## Extracted page text data
- Opening Delimiter -

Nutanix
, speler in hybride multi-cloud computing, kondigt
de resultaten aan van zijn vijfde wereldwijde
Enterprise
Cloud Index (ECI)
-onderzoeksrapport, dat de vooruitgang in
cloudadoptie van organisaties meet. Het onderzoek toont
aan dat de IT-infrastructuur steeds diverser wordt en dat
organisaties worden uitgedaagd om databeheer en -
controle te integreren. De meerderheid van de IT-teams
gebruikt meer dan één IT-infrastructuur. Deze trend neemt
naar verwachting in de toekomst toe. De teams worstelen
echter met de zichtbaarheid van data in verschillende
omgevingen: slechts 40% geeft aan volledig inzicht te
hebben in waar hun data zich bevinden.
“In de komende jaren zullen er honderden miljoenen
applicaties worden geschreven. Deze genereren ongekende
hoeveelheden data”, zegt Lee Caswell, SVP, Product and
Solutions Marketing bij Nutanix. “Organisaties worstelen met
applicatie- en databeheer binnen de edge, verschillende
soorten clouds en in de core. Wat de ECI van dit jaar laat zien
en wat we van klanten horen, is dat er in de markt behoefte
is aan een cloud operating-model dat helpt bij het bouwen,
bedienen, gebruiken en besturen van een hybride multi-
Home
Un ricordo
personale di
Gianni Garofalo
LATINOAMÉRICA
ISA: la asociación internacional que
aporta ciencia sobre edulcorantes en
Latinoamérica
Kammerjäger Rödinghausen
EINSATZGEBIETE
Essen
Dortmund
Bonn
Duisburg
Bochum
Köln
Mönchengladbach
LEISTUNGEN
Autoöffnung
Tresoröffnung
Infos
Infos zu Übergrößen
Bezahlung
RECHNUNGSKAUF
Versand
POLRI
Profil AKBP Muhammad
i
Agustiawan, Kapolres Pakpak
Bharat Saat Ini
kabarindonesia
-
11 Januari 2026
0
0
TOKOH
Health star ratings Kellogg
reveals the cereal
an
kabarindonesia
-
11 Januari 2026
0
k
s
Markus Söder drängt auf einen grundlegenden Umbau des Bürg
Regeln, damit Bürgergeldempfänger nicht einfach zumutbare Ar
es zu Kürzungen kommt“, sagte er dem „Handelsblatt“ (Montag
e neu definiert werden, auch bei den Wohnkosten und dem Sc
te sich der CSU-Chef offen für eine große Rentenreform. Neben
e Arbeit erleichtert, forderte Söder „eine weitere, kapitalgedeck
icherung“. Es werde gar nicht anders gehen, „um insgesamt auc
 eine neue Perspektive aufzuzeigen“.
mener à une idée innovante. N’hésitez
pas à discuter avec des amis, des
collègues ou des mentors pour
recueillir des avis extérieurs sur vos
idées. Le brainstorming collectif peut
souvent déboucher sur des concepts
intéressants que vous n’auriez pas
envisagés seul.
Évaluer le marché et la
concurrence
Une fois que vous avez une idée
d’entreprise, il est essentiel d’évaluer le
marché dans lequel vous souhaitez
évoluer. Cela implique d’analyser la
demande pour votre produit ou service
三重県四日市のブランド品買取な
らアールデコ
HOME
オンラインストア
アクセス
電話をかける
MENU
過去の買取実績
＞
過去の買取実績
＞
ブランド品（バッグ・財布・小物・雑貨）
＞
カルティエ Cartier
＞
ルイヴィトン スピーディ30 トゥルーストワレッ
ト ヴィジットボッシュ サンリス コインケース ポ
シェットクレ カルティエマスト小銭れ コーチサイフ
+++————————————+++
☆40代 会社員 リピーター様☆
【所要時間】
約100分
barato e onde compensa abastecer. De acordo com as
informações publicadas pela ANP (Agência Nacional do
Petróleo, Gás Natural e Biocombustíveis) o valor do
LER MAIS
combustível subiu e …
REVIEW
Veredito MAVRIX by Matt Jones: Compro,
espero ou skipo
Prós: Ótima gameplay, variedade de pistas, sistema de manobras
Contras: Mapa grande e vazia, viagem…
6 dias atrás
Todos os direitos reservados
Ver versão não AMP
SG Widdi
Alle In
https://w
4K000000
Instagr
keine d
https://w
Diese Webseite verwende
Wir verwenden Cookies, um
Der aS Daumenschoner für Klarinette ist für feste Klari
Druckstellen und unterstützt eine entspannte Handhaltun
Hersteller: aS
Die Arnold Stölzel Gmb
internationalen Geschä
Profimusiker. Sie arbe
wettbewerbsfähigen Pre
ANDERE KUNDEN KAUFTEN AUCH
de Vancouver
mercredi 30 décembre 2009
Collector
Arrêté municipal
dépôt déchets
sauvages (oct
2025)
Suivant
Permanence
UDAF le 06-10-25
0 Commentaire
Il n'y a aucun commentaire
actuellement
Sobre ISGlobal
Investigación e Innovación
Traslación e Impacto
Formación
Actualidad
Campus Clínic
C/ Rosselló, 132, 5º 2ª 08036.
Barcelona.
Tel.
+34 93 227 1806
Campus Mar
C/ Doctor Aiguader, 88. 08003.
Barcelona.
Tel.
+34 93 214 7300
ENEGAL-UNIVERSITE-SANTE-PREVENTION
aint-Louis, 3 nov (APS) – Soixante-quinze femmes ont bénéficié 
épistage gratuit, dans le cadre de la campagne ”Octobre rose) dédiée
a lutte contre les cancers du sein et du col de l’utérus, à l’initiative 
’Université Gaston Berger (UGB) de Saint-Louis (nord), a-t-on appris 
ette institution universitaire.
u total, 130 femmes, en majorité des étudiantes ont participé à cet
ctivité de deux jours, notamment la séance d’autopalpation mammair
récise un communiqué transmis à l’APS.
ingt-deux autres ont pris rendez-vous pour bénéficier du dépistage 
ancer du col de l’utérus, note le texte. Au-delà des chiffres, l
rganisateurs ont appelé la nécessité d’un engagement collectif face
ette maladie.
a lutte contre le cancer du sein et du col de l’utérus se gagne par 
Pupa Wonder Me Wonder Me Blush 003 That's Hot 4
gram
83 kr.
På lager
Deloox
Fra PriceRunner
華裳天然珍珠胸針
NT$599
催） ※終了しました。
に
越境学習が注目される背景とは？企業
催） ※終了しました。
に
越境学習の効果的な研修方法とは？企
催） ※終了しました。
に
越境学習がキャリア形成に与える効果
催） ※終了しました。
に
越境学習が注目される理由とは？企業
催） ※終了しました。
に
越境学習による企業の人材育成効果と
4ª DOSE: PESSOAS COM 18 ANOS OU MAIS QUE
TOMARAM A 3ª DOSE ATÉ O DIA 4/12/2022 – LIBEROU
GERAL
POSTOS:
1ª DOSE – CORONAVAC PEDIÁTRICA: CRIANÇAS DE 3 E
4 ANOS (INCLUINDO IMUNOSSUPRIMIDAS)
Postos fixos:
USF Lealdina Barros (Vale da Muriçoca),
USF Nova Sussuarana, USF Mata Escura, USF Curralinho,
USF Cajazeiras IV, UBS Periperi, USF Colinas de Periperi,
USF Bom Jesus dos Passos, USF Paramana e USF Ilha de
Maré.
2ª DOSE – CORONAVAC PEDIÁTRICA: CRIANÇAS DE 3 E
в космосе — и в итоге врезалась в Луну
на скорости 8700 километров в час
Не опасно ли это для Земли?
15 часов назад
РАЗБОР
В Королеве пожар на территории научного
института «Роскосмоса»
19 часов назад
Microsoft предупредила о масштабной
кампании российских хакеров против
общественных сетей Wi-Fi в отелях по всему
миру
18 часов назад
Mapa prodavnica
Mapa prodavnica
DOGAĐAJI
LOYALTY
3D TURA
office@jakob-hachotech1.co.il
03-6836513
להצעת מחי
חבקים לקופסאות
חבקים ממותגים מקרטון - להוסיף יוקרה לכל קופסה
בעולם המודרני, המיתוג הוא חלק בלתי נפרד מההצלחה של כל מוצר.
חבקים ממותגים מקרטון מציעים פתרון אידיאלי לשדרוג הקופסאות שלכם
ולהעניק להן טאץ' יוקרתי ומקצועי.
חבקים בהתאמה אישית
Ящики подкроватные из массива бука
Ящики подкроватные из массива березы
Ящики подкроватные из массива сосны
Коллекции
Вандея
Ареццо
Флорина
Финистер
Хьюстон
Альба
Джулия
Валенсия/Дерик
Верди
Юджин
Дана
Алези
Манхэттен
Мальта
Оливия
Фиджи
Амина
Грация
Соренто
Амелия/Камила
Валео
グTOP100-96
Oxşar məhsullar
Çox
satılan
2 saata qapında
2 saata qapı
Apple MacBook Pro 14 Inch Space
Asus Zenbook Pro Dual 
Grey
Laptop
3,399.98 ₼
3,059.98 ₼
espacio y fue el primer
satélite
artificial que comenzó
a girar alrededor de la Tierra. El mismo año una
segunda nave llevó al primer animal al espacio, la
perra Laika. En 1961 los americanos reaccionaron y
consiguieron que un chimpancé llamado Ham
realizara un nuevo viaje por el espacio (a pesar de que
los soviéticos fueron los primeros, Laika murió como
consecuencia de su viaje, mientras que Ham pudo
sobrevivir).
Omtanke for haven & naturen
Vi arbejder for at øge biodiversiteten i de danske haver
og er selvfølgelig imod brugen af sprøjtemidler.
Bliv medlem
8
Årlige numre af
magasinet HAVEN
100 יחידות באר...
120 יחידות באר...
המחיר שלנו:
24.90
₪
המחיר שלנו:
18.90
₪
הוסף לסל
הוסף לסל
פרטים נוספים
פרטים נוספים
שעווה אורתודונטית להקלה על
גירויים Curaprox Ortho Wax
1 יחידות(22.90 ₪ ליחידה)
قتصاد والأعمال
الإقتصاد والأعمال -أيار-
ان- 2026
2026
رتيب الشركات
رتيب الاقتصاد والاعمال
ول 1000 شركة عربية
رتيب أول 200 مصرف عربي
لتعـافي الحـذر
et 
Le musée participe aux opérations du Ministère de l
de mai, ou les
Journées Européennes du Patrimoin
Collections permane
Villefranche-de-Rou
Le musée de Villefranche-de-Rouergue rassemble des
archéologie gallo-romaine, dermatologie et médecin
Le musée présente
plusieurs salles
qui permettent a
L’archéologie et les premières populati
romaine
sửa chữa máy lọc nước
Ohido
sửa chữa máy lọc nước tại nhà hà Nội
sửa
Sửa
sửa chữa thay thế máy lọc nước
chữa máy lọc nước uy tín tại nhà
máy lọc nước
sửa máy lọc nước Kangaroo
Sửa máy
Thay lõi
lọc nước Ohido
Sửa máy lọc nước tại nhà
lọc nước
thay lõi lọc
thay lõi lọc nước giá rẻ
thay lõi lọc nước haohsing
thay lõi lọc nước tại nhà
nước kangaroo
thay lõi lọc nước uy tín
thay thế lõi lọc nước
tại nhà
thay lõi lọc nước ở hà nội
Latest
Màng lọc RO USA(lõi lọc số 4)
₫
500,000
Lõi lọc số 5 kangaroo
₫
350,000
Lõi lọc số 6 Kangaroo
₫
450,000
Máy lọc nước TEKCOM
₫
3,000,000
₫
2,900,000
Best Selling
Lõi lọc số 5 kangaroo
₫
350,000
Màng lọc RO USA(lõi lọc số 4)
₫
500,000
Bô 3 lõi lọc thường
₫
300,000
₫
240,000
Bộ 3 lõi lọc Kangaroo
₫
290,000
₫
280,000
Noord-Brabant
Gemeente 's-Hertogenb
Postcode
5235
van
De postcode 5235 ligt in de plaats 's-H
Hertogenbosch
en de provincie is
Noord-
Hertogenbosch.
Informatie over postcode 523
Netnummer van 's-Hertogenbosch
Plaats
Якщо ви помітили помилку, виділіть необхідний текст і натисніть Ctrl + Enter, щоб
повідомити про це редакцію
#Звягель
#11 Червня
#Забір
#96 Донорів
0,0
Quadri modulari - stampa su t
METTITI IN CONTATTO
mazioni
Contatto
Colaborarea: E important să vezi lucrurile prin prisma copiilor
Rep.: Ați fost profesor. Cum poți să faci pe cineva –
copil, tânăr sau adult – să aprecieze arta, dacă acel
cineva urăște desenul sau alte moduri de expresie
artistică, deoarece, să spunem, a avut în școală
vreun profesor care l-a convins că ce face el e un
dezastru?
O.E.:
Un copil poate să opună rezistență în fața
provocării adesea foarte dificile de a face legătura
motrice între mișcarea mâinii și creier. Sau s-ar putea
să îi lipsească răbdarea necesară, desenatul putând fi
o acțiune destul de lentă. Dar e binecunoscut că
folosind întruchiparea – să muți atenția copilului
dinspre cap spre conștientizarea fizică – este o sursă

- Closing Delimiter -

## What is being asked
Using the records above, report each line that contains the word "hybride" by copying it.

## Response area
, speler in hybride multi-cloud computing, kondigt
bedienen, gebruiken en besturen van een hybride multi-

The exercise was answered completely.